Any group of athletes that train as hard as the members of the T-Nation ultimately must confront the near-inevitability of overtraining. And although it may seem passé to some, the question surrounding the cause of overtraining does come up. Why does overtraining occur? Why can some of us continue on with a brutal training regime (without falling apart) longer than others?
These questions have been looked at closely by a growing group of researchers. Their efforts have determined some very good ways to quantify and track training load versus recovery. In fact, I’ve used these methods myself with remarkable results; heck, even historically reluctant professional sports teams are now listening. Why? Because it’s logical.

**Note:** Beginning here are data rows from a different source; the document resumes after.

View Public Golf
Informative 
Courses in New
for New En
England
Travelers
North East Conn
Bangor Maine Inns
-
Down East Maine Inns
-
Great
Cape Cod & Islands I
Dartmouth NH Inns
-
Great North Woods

You see, when using an accountant’s spreadsheet as an analogy, it can be seen that–however it gets quantified–the “balance” must come out better-than-or-equal-to zero. That is, intense frequent training must be met with at least an equal amount of purposeful recovery. Surely massage, hot-and-cold contrast showers, meditation, adequate sleep, social support, stretching, power naps, and other methods can “put back” some of that expended energy.
But ultimately and justifiably, the “recovery balance sheet” centers on nutrition.
It’s been suggested that nutritional support is fully half of the recuperative picture.(10) Similar to patients in clinical settings, the timely provision of carbohydrates, proteins, and sometimes various micronutrients (vitamins, minerals, phytochemicals, even specialty supplements) are acutely critical. Macronutrient nutrition is certainly a key recovery topic that we’ve all come to appreciate. There’s little need to further expound the virtues of high glycemic carbohydrates and fast acting (whey) proteins during the few hours following exercise. One could even kick it up a notch by emphasizing diluted carbohydrates (and possibly proteins) during exercise to bolster performance and actually reduce training stress.(20) This improves the overall recovery balance sheet even further.
And let’s not forget adequate hydration. It’s necessary to counter or exceed one’s typical weight loss (and plasma volume decline) during an exercise bout; perhaps a half to one liter depending on climate, etc. This suggestion isn’t just lip service. Did you know that simply drinking 600 ml water during dehydrating (hot) exercise can reduce the catecholamine stress response?(19) That could make a difference to a near-overtrained athlete.
Rehydration also maintains skin blood flow during exercise (2), a factor which itself seems to increase subcutaneous fat loss.(6,23) So let’s see… less stress and improved fat loss… yeah, I think I’ll be carrying that water bottle or sports drink to the gym from now on.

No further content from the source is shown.